Line by line, copy the data below exactly.

Extracted page text data:
((

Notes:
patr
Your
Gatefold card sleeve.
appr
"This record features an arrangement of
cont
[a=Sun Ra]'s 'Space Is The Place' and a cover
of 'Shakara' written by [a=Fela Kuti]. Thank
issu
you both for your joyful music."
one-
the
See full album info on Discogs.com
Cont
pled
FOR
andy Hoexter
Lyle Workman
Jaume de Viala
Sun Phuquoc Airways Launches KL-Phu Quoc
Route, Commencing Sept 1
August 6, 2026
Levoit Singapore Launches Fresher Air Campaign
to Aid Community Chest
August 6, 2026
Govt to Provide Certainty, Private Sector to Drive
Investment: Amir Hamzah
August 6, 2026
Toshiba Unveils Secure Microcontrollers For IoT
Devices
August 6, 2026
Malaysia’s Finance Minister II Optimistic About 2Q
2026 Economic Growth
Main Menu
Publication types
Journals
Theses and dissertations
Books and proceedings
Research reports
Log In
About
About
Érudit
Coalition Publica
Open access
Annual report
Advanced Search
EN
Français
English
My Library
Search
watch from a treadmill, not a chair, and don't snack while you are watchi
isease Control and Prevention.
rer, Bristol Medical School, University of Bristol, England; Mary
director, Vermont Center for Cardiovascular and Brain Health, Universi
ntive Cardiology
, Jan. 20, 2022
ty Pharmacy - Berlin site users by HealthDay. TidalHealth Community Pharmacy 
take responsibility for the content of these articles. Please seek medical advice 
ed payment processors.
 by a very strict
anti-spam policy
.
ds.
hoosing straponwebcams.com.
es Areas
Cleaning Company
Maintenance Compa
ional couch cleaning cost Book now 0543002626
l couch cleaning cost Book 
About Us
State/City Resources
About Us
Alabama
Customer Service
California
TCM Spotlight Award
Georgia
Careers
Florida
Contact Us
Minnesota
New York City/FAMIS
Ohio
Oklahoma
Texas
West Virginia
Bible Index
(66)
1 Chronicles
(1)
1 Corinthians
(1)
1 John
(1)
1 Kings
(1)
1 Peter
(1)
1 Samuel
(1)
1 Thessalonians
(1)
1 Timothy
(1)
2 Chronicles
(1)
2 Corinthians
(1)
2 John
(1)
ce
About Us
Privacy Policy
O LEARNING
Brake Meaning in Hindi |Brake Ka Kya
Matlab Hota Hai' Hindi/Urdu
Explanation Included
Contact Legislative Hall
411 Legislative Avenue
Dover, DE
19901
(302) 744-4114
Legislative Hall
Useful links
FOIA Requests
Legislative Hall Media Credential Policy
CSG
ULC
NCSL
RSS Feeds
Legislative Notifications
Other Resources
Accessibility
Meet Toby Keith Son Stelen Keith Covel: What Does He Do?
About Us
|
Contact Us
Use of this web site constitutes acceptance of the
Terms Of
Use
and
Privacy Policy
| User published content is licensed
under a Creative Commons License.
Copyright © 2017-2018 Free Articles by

))

Result for this exercise:
Notes:
patr
Your
Gatefold card sleeve.
appr
"This record features an arrangement of
cont
[a=Sun Ra]'s 'Space Is The Place' and a cover
of 'Shakara' written by [a=Fela Kuti]. Thank
issu
you both for your joyful music."
one-
the
See full album info on Discogs.com
Cont
pled
FOR
andy Hoexter
Lyle Workman
Jaume de Viala
Sun Phuquoc Airways Launches KL-Phu Quoc
Route, Commencing Sept 1
August 6, 2026
Levoit Singapore Launches Fresher Air Campaign
to Aid Community Chest
August 6, 2026
Govt to Provide Certainty, Private Sector to Drive
Investment: Amir Hamzah
August 6, 2026
Toshiba Unveils Secure Microcontrollers For IoT
Devices
August 6, 2026
Malaysia’s Finance Minister II Optimistic About 2Q
2026 Economic Growth
Main Menu
Publication types
Journals
Theses and dissertations
Books and proceedings
Research reports
Log In
About
About
Érudit
Coalition Publica
Open access
Annual report
Advanced Search
EN
Français
English
My Library
Search
watch from a treadmill, not a chair, and don't snack while you are watchi
isease Control and Prevention.
rer, Bristol Medical School, University of Bristol, England; Mary
director, Vermont Center for Cardiovascular and Brain Health, Universi
ntive Cardiology
, Jan. 20, 2022
ty Pharmacy - Berlin site users by HealthDay. TidalHealth Community Pharmacy 
take responsibility for the content of these articles. Please seek medical advice 
ed payment processors.
 by a very strict
anti-spam policy
.
ds.
hoosing straponwebcams.com.
es Areas
Cleaning Company
Maintenance Compa
ional couch cleaning cost Book now 0543002626
l couch cleaning cost Book 
About Us
State/City Resources
About Us
Alabama
Customer Service
California
TCM Spotlight Award
Georgia
Careers
Florida
Contact Us
Minnesota
New York City/FAMIS
Ohio
Oklahoma
Texas
West Virginia
Bible Index
(66)
1 Chronicles
(1)
1 Corinthians
(1)
1 John
(1)
1 Kings
(1)
1 Peter
(1)
1 Samuel
(1)
1 Thessalonians
(1)
1 Timothy
(1)
2 Chronicles
(1)
2 Corinthians
(1)
2 John
(1)
ce
About Us
Privacy Policy
O LEARNING
Brake Meaning in Hindi |Brake Ka Kya
Matlab Hota Hai' Hindi/Urdu
Explanation Included
Contact Legislative Hall
411 Legislative Avenue
Dover, DE
19901
(302) 744-4114
Legislative Hall
Useful links
FOIA Requests
Legislative Hall Media Credential Policy
CSG
ULC
NCSL
RSS Feeds
Legislative Notifications
Other Resources
Accessibility
Meet Toby Keith Son Stelen Keith Covel: What Does He Do?
About Us
|
Contact Us
Use of this web site constitutes acceptance of the
Terms Of
Use
and
Privacy Policy
| User published content is licensed
under a Creative Commons License.
Copyright © 2017-2018 Free Articles by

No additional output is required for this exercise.